David Clifton - Associate Professor of Engineering Science - University of Oxford
Machine Learning for the Next Generation of Health Informatics
David Clifton - University of Oxford
Deep learning for healthcare technologies
With the confluence of very large datasets now becoming available in healthcare along with methods from deep learning to providing new ways of using them, healthcare is poised to adopt new tools based on such technologies in coming years. This talk describes work undertaken between the University of Oxford and the Oxford University Hospitals in developing early systems in this field.
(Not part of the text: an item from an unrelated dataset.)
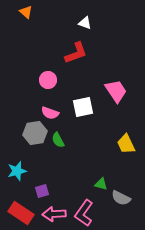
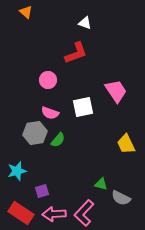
green semicircle: rotated 112 degrees counterclockwise
pink L-shape: rotated 8 degrees clockwise
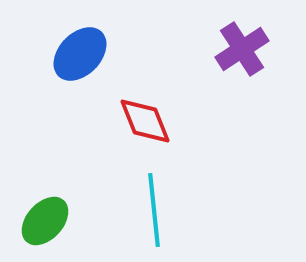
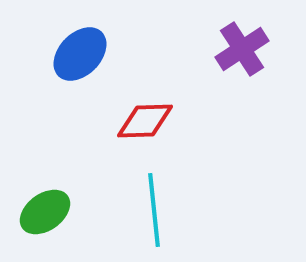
red diamond: rotated 70 degrees counterclockwise
green ellipse: moved 9 px up; rotated 12 degrees clockwise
David A. Clifton is Associate Professor of Engineering Science at the University of Oxford and leads the Computational Health Informatics (CHI) Laboratory, after having trained in information engineering at the University of Oxford. CHI Lab focusses on the interface between machine learning and healthcare, in partnership with leading clinicians from the Oxford University Hospitals NHS Trust, and has grown rapidly to over 20 members in the two years since its founding, with support from the Wellcome Trust, UK Department of Health, NHS National Institute of Health Research, Engineering & Physical Sciences Research Council, Royal Academy of Engineering, Natural Environment Research Council, and the Bill & Melinda Gates Foundation.



Matteo Berlucchi - CEO - Your.MD
AI Helps Fix Structural Issues in Global Healthcare
Matteo Berlucchi - Your.MD
Your.MD: Revolutionising pre-primary care access via chatbot
Matteo Berlucchi will delve into the process of building an artificial medical brain that is capable of finding the most likely cause of an indisposition. Through a set of intelligent algorithms, based on a doctors’ thought process, Your.MD is capable of reaching a comparable result to a doctor when given the same information - totally personalised to fit an individual's history, profile and current situation. Matteo will address the fundamental components that make this possible: a medical knowledge base, a chat-based interface, a medical AI brain and a safe platform to store individualised structural medical data.
Matteo Berlucchi is CEO at Your.MD - the world’s first Personal Health Assistant to combine Artificial Intelligence, machine learning and content from the NHS to deliver free, personalised health information to a global audience. As one of the first Internet entrepreneurs in Europe, Berlucchi has spent his career building and growing companies and services operating across the online and mobile sectors. Prior to Your.MD, Berlucchi has served as Chief Digital Officer at Northern & Shell, founder and CEO of the ‘social ebook’ platform aNobii, as well as the first live news platform on iPhone, Livestation, and Skinkers, an award-winning digital communication platform. Berlucchi has also served as an advisor to multiple individuals and businesses.


Hiba Saleem - Doctorpreneurs
Hiba is a Director at Doctorpreneurs, the global community for medical entrepreneurs designed to inspire, connect and accelerate healthcare professionals with an interest in medical innovation and technology. Doctorpreneurs aim to provide medical entrepreneurs with the insight, network and opportunities to lead innovative improvement in healthcare.
Hiba is a graduate of Imperial College Business School and is studying medicine at Imperial College London. Her current research with her team under Lord Darzi focuses on medication noncompliance and development of mAdherence solutions. She is Co-Founder of the MedTech UK platform which is currently growing as a national university network. Hiba is working on projects in healthcare policy and digital health, such as developing an engagement tool for frontline clinical staff with Innovation 4 Health and has previously supported 3M Health Care in building an application in clinical education.